- **Exercise objective**
Please restate the data that follows word for word, with the pictures left out.

(Saved entries)
··········
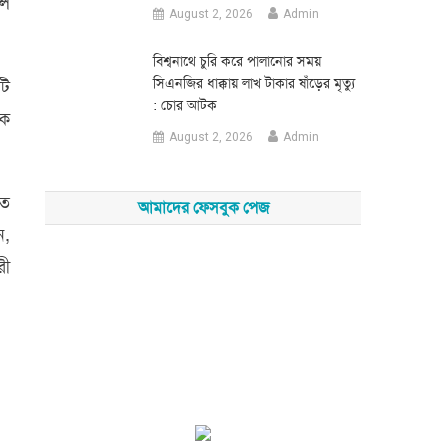
লে
August 2, 2026
Admin
‎বিশ্বনাথে চুরি করে পালানোর সময়
সিএনজির ধাক্কায় লাখ টাকার ষাঁড়ের মৃত্যু
টি
: চোর আটক
কে
August 2, 2026
Admin
িত
আমাদের ফেসবুক পেজ
ন,
রী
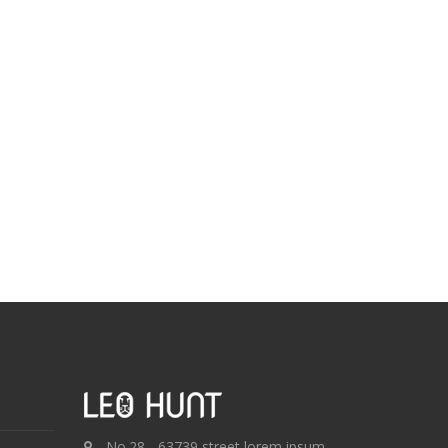
No.28 - 63739 street lorem ipsum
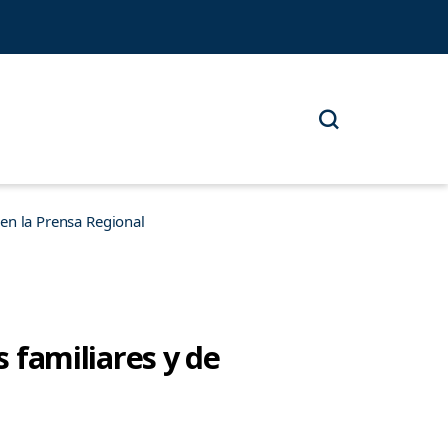
n la Prensa Regional
s familiares y de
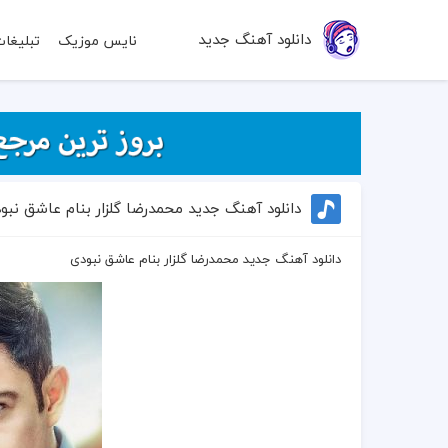
دانلود آهنگ جدید
نایس موزیک
تبلیغا
دانلود آهنگ جدید محمدرضا گلزار بنام عاشق نبو
دانلود آهنگ جدید محمدرضا گلزار بنام عاشق نبودی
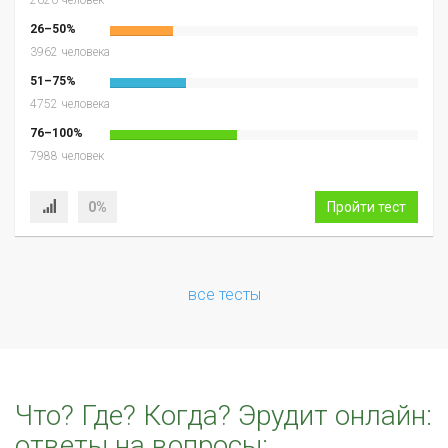
26–50%
3962 человека
51–75%
4752 человека
76–100%
7988 человек
0%
Пройти тест
все тесты
Что? Где? Когда? Эрудит онлайн:
ответы на вопросы:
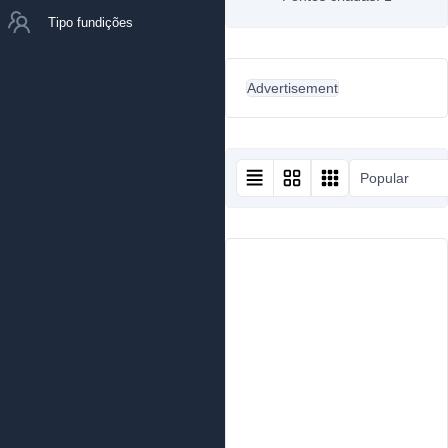
Tipo fundições
Advertisement
Popular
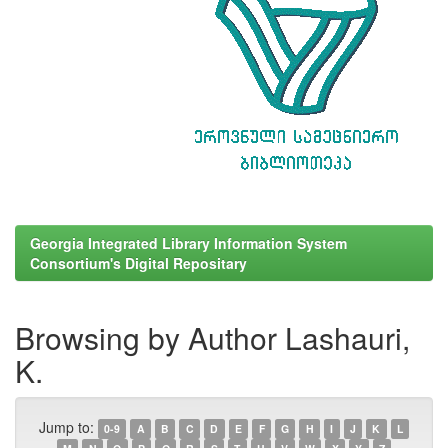
Georgia Integrated Library Information System
Consortium's Digital Repositary
Browsing by Author Lashauri,
K.
Jump to:
0-9
A
B
C
D
E
F
G
H
I
J
K
L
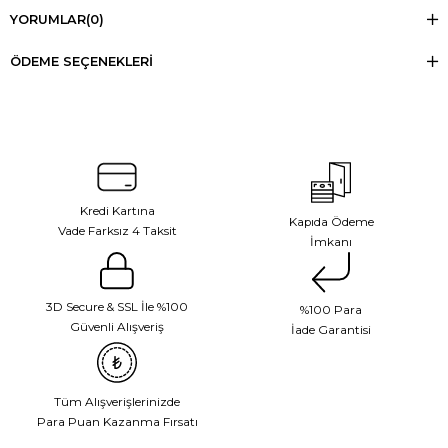
YORUMLAR
(0)
ÖDEME SEÇENEKLERI
Kredi Kartına
Kapıda Ödeme
Vade Farksız 4 Taksit
İmkanı
3D Secure & SSL İle %100
%100 Para
Güvenli Alışveriş
İade Garantisi
Tüm Alışverişlerinizde
Para Puan Kazanma Fırsatı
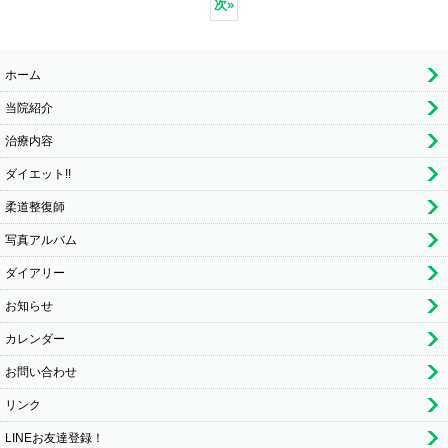
次
»
ホーム
当院紹介
治療内容
ダイエット!!
柔道整復師
写真アルバム
ダイアリー
お知らせ
カレンダー
お問い合わせ
リンク
LINEお友達登録！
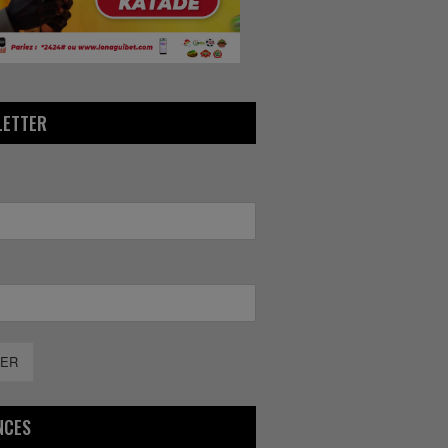
LETTER
ER
NCES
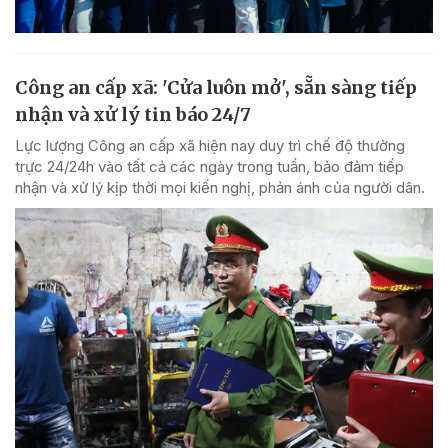
Công an cấp xã: 'Cửa luôn mở', sẵn sàng tiếp
nhận và xử lý tin báo 24/7
Lực lượng Công an cấp xã hiện nay duy trì chế độ thường
trực 24/24h vào tất cả các ngày trong tuần, bảo đảm tiếp
nhận và xử lý kịp thời mọi kiến nghị, phản ánh của người dân.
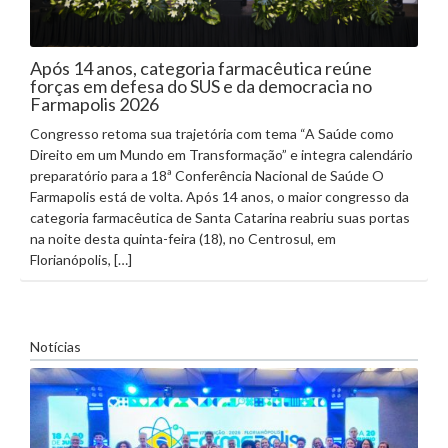
Após 14 anos, categoria farmacêutica reúne
forças em defesa do SUS e da democracia no
Farmapolis 2026
Congresso retoma sua trajetória com tema “A Saúde como
Direito em um Mundo em Transformação” e integra calendário
preparatório para a 18ª Conferência Nacional de Saúde O
Farmapolis está de volta. Após 14 anos, o maior congresso da
categoria farmacêutica de Santa Catarina reabriu suas portas
na noite desta quinta-feira (18), no Centrosul, em
Florianópolis, […]
Notícias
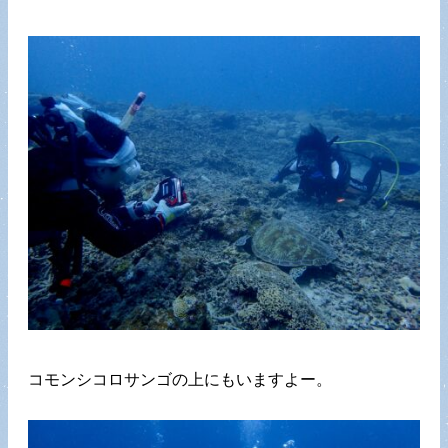
コモンシコロサンゴの上にもいますよー。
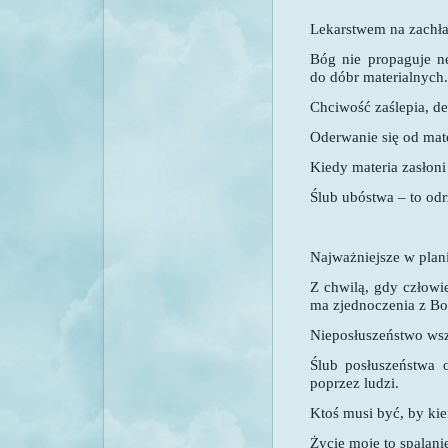
Lekarstwem na zachła
Bóg nie propaguje nę
do dóbr materialnych.
Chciwość zaślepia, de
Oderwanie się od mat
Kiedy materia zasłoni
Ślub ubóstwa – to odr
Najważniejsze w plan
Z chwilą, gdy człowie
ma zjednoczenia z Bo
Nieposłuszeństwo wsz
Ślub posłuszeństwa 
poprzez ludzi.
Ktoś musi być, by ki
Życie moje to spalanie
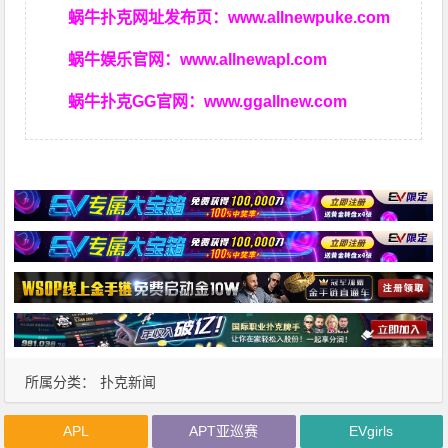
蜗牛扑克网址发布页：
www.allnewpuke.com
蜗牛娱乐官网：
www.allnewapl.com
蜗牛扑克GG官网：
www.ggallnew.com
所属分类：
扑克新闻
APL
APT亚巡赛
EVgirls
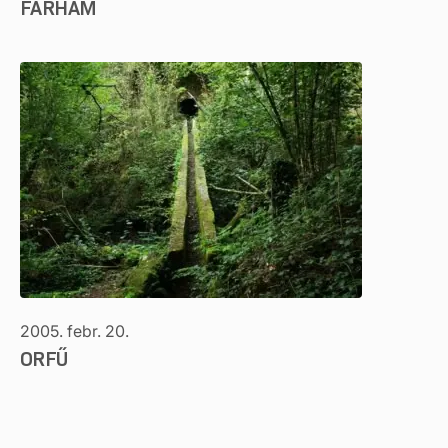
FARHÁM
2005. febr. 20.
ORFŰ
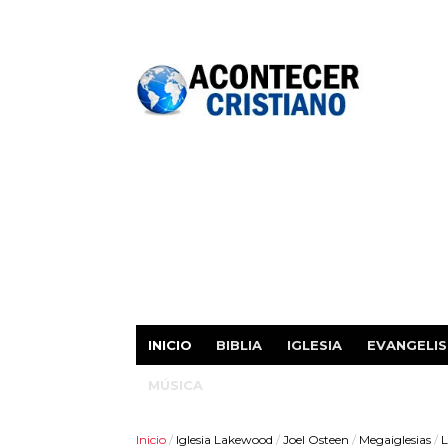
INICIO
BIBLIA
IGLESIA
EVANGELI
MÚSICA
Inicio
/
Iglesia Lakewood
/
Joel Osteen
/
Megaiglesias
/
L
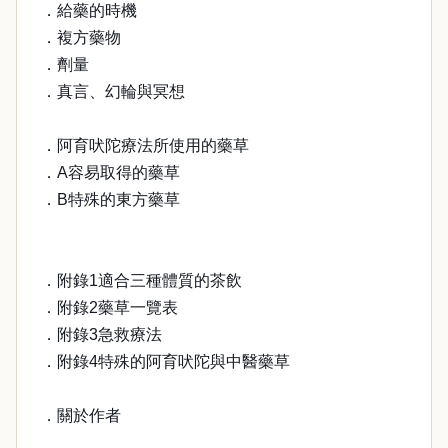
．給藥的時機
．複方藥物
．劑量
．真言、幻輪與冥想
．阿育吠陀療法所使用的藥草
．A容易取得的藥草
．B特殊的東方藥草
．附錄1適合三種體質的茶飲
．附錄2藥草一覽表
．附錄3急救療法
．附錄4特殊的阿育吠陀與中醫藥草
．關於作者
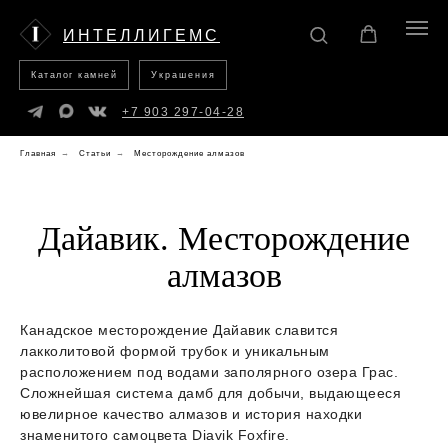
Каталог
Украшения
камней
ИНТЕЛЛИГЕМС
Каталог камней
Украшения
+7 903 297-04-28
Главная
→
Статьи
→
Месторождение алмазов
Дайавик. Месторождение
алмазов
Канадское месторождение Дайавик славится
лакколитовой формой трубок и уникальным
расположением под водами заполярного озера Грас.
Сложнейшая система дамб для добычи, выдающееся
ювелирное качество алмазов и история находки
знаменитого самоцвета Diavik Foxfire.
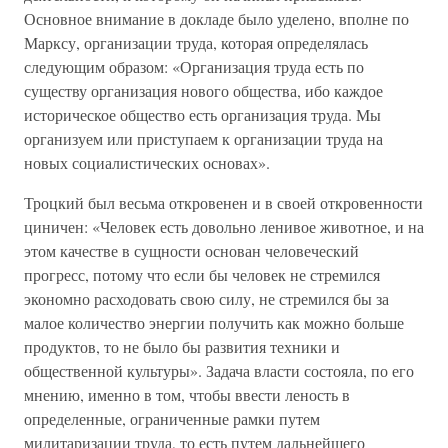
Основное внимание в докладе было уделено, вполне по
Марксу, организации труда, которая определялась
следующим образом: «Организация труда есть по
существу организация нового общества, ибо каждое
историческое общество есть организация труда. Мы
организуем или приступаем к организации труда на
новых социалистических основах».
Троцкий был весьма откровенен и в своей откровенности
циничен: «Человек есть довольно ленивое животное, и на
этом качестве в сущности основан человеческий
прогресс, потому что если бы человек не стремился
экономно расходовать свою силу, не стремился бы за
малое количество энергии получить как можно больше
продуктов, то не было бы развития техники и
общественной культуры». Задача власти состояла, по его
мнению, именно в том, чтобы ввести леность в
определенные, ограниченные рамки путем
милитаризации труда, то есть путем дальнейшего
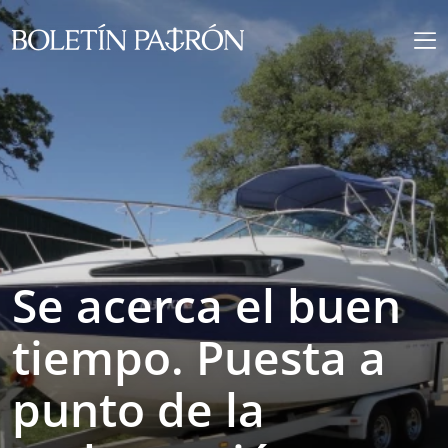
Se acerca el buen
tiempo. Puesta a
punto de la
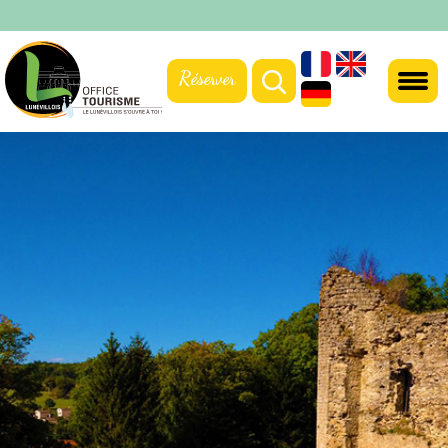
Réserver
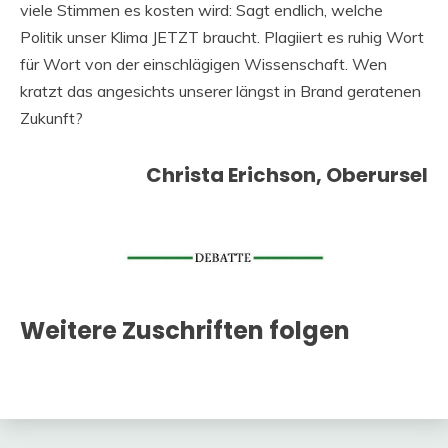
viele Stimmen es kosten wird: Sagt endlich, welche
Politik unser Klima JETZT braucht. Plagiiert es ruhig Wort
für Wort von der einschlägigen Wissenschaft. Wen
kratzt das angesichts unserer längst in Brand geratenen
Zukunft?
Christa Erichson, Oberursel
Weitere Zuschriften folgen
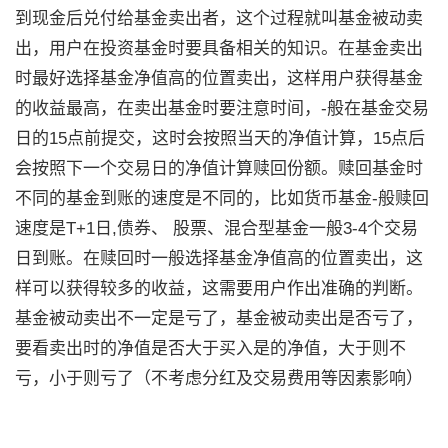
到现金后兑付给基金卖出者，这个过程就叫基金被动卖
出，用户在投资基金时要具备相关的知识。在基金卖出
时最好选择基金净值高的位置卖出，这样用户获得基金
的收益最高，在卖出基金时要注意时间，-般在基金交易
日的15点前提交，这时会按照当天的净值计算，15点后
会按照下一个交易日的净值计算赎回份额。赎回基金时
不同的基金到账的速度是不同的，比如货币基金-般赎回
速度是T+1日,债券、 股票、混合型基金一般3-4个交易
日到账。在赎回时一般选择基金净值高的位置卖出，这
样可以获得较多的收益，这需要用户作出准确的判断。
基金被动卖出不一定是亏了，基金被动卖出是否亏了，
要看卖出时的净值是否大于买入是的净值，大于则不
亏，小于则亏了（不考虑分红及交易费用等因素影响）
··········
- **Output of the exercise**
লে
August 2, 2026
Admin
‎বিশ্বনাথে চুরি করে পালানোর সময়
সিএনজির ধাক্কায় লাখ টাকার ষাঁড়ের মৃত্যু
টি
: চোর আটক
কে
August 2, 2026
Admin
িত
আমাদের ফেসবুক পেজ
ন,
রী
No.28 - 63739 street lorem ipsum
n la Prensa Regional
s familiares y de
دانلود آهنگ جدید
نایس موزیک
تبلیغا
دانلود آهنگ جدید محمدرضا گلزار بنام عاشق نبو
دانلود آهنگ جدید محمدرضا گلزار بنام عاشق نبودی
26–50%
3962 человека
51–75%
4752 человека
76–100%
7988 человек
0%
Пройти тест
все тесты
Что? Где? Когда? Эрудит онлайн:
ответы на вопросы:
Tipo fundições
Advertisement
Popular
Georgia Integrated Library Information System
Consortium's Digital Repositary
Browsing by Author Lashauri,
K.
Jump to:
0-9
A
B
C
D
E
F
G
H
I
J
K
L
YORUMLAR
(0)
ÖDEME SEÇENEKLERI
Kredi Kartına
Kapıda Ödeme
Vade Farksız 4 Taksit
İmkanı
3D Secure & SSL İle %100
%100 Para
Güvenli Alışveriş
İade Garantisi
Tüm Alışverişlerinizde
Para Puan Kazanma Fırsatı
次
»
ホーム
当院紹介
治療内容
ダイエット!!
柔道整復師
写真アルバム
ダイアリー
お知らせ
カレンダー
お問い合わせ
リンク
LINEお友達登録！
LETTER
ER
NCES
Công an cấp xã: 'Cửa luôn mở', sẵn sàng tiếp
nhận và xử lý tin báo 24/7
Lực lượng Công an cấp xã hiện nay duy trì chế độ thường
trực 24/24h vào tất cả các ngày trong tuần, bảo đảm tiếp
nhận và xử lý kịp thời mọi kiến nghị, phản ánh của người dân.
Após 14 anos, categoria farmacêutica reúne
forças em defesa do SUS e da democracia no
Farmapolis 2026
Congresso retoma sua trajetória com tema “A Saúde como
Direito em um Mundo em Transformação” e integra calendário
preparatório para a 18ª Conferência Nacional de Saúde O
Farmapolis está de volta. Após 14 anos, o maior congresso da
categoria farmacêutica de Santa Catarina reabriu suas portas
na noite desta quinta-feira (18), no Centrosul, em
Florianópolis, […]
Notícias
コモンシコロサンゴの上にもいますよー。
Lekarstwem na zachła
Bóg nie propaguje nę
do dóbr materialnych.
Chciwość zaślepia, de
Oderwanie się od mat
Kiedy materia zasłoni
Ślub ubóstwa – to odr
Najważniejsze w plan
Z chwilą, gdy człowie
ma zjednoczenia z Bo
Nieposłuszeństwo wsz
Ślub posłuszeństwa 
poprzez ludzi.
Ktoś musi być, by ki
Życie moje to spalanie
蜗牛扑克网址发布页：
www.allnewpuke.com
蜗牛娱乐官网：
www.allnewapl.com
蜗牛扑克GG官网：
www.ggallnew.com
所属分类：
扑克新闻
APL
APT亚巡赛
EVgirls
FARHÁM
2005. febr. 20.
ORFŰ
INICIO
BIBLIA
IGLESIA
EVANGELI
MÚSICA
Inicio
/
Iglesia Lakewood
/
Joel Osteen
/
Megaiglesias
/
L
．給藥的時機
．複方藥物
．劑量
．真言、幻輪與冥想
．阿育吠陀療法所使用的藥草
．A容易取得的藥草
．B特殊的東方藥草
．附錄1適合三種體質的茶飲
．附錄2藥草一覽表
．附錄3急救療法
．附錄4特殊的阿育吠陀與中醫藥草
．關於作者
Каталог
Украшения
камней
ИНТЕЛЛИГЕМС
Каталог камней
Украшения
+7 903 297-04-28
Главная
→
Статьи
→
Месторождение алмазов
Дайавик. Месторождение
алмазов
Канадское месторождение Дайавик славится
лакколитовой формой трубок и уникальным
расположением под водами заполярного озера Грас.
Сложнейшая система дамб для добычи, выдающееся
ювелирное качество алмазов и история находки
знаменитого самоцвета Diavik Foxfire.
Основное внимание в докладе было уделено, вполне по
Марксу, организации труда, которая определялась
следующим образом: «Организация труда есть по
существу организация нового общества, ибо каждое
историческое общество есть организация труда. Мы
организуем или приступаем к организации труда на
новых социалистических основах».
Троцкий был весьма откровенен и в своей откровенности
циничен: «Человек есть довольно ленивое животное, и на
этом качестве в сущности основан человеческий
прогресс, потому что если бы человек не стремился
экономно расходовать свою силу, не стремился бы за
малое количество энергии получить как можно больше
продуктов, то не было бы развития техники и
общественной культуры». Задача власти состояла, по его
мнению, именно в том, чтобы ввести леность в
определенные, ограниченные рамки путем
милитаризации труда, то есть путем дальнейшего
Se acerca el buen
tiempo. Puesta a
punto de la
Réserver
viele Stimmen es kosten wird: Sagt endlich, welche
Politik unser Klima JETZT braucht. Plagiiert es ruhig Wort
für Wort von der einschlägigen Wissenschaft. Wen
kratzt das angesichts unserer längst in Brand geratenen
Zukunft?
Christa Erichson, Oberursel
Weitere Zuschriften folgen
到现金后兑付给基金卖出者，这个过程就叫基金被动卖
出，用户在投资基金时要具备相关的知识。在基金卖出
时最好选择基金净值高的位置卖出，这样用户获得基金
的收益最高，在卖出基金时要注意时间，-般在基金交易
日的15点前提交，这时会按照当天的净值计算，15点后
会按照下一个交易日的净值计算赎回份额。赎回基金时
不同的基金到账的速度是不同的，比如货币基金-般赎回
速度是T+1日,债券、 股票、混合型基金一般3-4个交易
日到账。在赎回时一般选择基金净值高的位置卖出，这
样可以获得较多的收益，这需要用户作出准确的判断。
基金被动卖出不一定是亏了，基金被动卖出是否亏了，
要看卖出时的净值是否大于买入是的净值，大于则不
亏，小于则亏了（不考虑分红及交易费用等因素影响）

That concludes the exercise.